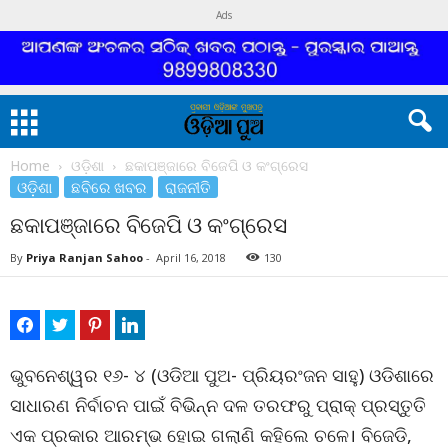
Ads
Home
ଓଡ଼ିଶା
ଛକାପଞ୍ଜାରେ ବିଜେପି ଓ କଂଗ୍ରେସ
ଓଡ଼ିଶା
ଛବିରେ ଖବର
ରାଜନୀତି
ଛକାପଞ୍ଜାରେ ବିଜେପି ଓ କଂଗ୍ରେସ
By
Priya Ranjan Sahoo
-
April 16, 2018
130
ଭୁବନେଶ୍ୱର ୧୬- ୪ (ଓଡିଆ ପୁଅ- ପ୍ରିୟରଂଜନ ସାହୁ) ଓଡିଶାରେ
ସାଧାରଣ ନିର୍ବାଚନ ପାଇଁ ବିଭିନ୍ନ ଦଳ ତରଫରୁ ପ୍ରାକ୍ ପ୍ରସ୍ତୁତି
ଏକ ପ୍ରକାର ଆରମ୍ଭ ହୋଇ ଗଲାଣି କହିଲେ ଚଳେ। ବିଜେଡି,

###

Write out only the final block of lines, starting at the line with "ସାଧାରଣ ନିର୍ବାଚନ ପାଇଁ" and running to the end of the material.

_Result of the task:_
ସାଧାରଣ ନିର୍ବାଚନ ପାଇଁ ବିଭିନ୍ନ ଦଳ ତରଫରୁ ପ୍ରାକ୍ ପ୍ରସ୍ତୁତି
ଏକ ପ୍ରକାର ଆରମ୍ଭ ହୋଇ ଗଲାଣି କହିଲେ ଚଳେ। ବିଜେଡି,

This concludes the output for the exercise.